June 29, 1978
The old Toll House on the highway between Sperryville and Washington has seen 125 years of change in Rappahannock. During its history, the little structure has known many different owners and been used for everything from antique sales to a residence to business offices. A review of Toll House history reads like a page taken from “Who’s Who in Rappahannock” with familiar county names popping up every few lines.
The building has recently become a real estate office for W. H. (Bill) Lyne. It is currently owned by Mr. and Mrs. Joseph Nordone who bought the property in 1971 through Ray T. Cannon Company from Gibson Wharton. At that time, Lyne was associated with Cannon’s office. Neither the new owners nor Lyne had any inkling then that they would become partners in real estate seven years later.
According to C. J. Miller of Washington, the Toll House was used by the county to collect highway tolls during the construction of U. S. Route 522 from Chester Gap to Sperryville. Work was started at the top of the mountain near Front Royal towards Flint Hill in 1912-13. From there, it progressed to Massies Corner, to Washington and on to Sperryville about 1916. During this period, there were several buildings at intervals of approximately six miles along the road that were used as toll houses. But the old Toll House is the only existing structure.

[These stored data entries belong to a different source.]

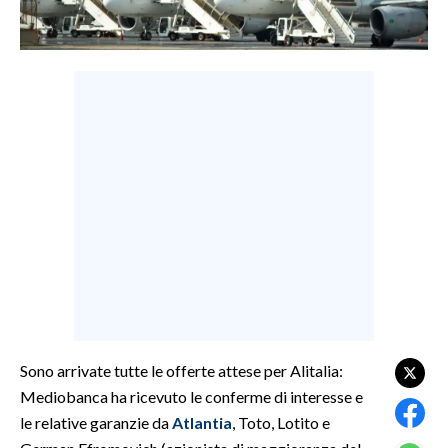
LAVORO
BANDI
SPORT IN SARDEGNA
SPORT
RISULTATI E CLASSIFICHE
CALCIO
CALCIO REGIONALE
BASKET
VOLLEY
MOTORI
TENNIS
Sono arrivate tutte le offerte attese per Alitalia:
Mediobanca ha ricevuto le conferme di interesse e
ALTRI SPORT
le relative garanzie da
Atl
ant
ia
, Toto, Lotito e
CULTURA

According to Miller, the toll for cars was 25 cents per ticket or about $1 for a block of five tickets.
Wakefield Country Day School in Huntly began construction Monday of a new primary wing that will house the school’s Pre-School, Kindergarten, and Grades 1 and 2. The new facility will also include an assembly room for primary school use and a band room for general student use. The contractor for the construction is Monecs Corporation of Boston.

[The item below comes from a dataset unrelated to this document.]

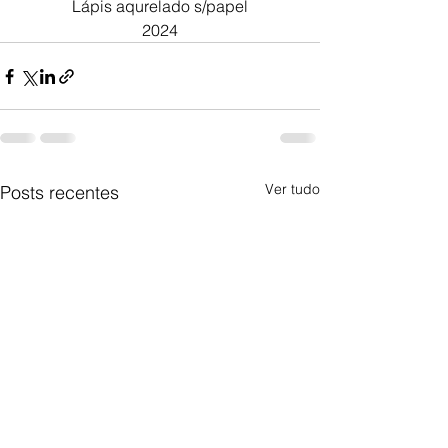
Lápis aqurelado s/papel
2024
Ver tudo
Posts recentes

According to school Administrator William Lynn, the new structure is necessitated by the school’s burgeoning enrollment, which will exceed two hundred next year in the primary grades through Grade 10.
In addition to the new building, a second science laboratory for 7th and 8th grade use will be added in the main building, the library will move to a large area, and office space extended. Plans also call for the conversion of a barn on school property to an art studio for student use.
Feb. 15, 1979
“It was just such weather as this, only worse. You’ve heard of the blizzard of 1899, that’s the year I was born. Father sent for the doctor who rode horseback cross country over the fences where the drifts were so high,” said Miss Annie Miller Almond, who celebrated her eightieth birthday Monday.

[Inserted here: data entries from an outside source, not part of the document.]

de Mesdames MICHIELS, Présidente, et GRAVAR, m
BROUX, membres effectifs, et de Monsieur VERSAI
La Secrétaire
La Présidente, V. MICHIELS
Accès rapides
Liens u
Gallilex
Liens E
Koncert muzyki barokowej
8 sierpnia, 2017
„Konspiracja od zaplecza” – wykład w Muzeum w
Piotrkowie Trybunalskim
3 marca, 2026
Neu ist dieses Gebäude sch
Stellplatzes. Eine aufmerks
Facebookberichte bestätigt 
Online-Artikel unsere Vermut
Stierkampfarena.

“I told a friend who kept getting my birthday mixed up, just to remember there were two famous people born on February 14 — Abe Lincoln and I,” said Miss Almond, who lives in a comfortable old home in the Town of Washington, with a host of warm memories from her fifteen years of teaching in Fairfax County.
Her mother died when she was about four and with her father and a sister moved to a farm on Route 211, now known as Echo Hill. She attended classes at The Rabbit in Washington and then went to the Washington School after its construction.
John Walker Jenkins has announced that he will be a candidate for sheriff in the upcoming November elections.
Born and raised n Rappahannock County, the 46-year-old Jenkins attended Rappahannock County High School before serving two years in the U. S. Army during the Korean Conflict.
Jenkins has been a member of the Rappahannock Sheriff’s Department for ten years from 1965-1975. For six years he was deputy under Peter Estes before winning election as Sheriff in 1971. In the 1975 elections, Jenkins lost his bid for reelection, defeated by W. A. Buntin.
An auctioneer for over 20 years, Jenkins runs an auction company in Washington and a store and fruit stand in Sperryville.
Jenkins said on Tuesday that it was “too early” for him to make any statements on how he planned to run the Sheriff’s Department, if elected. He added that he would save his statements for later during campaign appearance.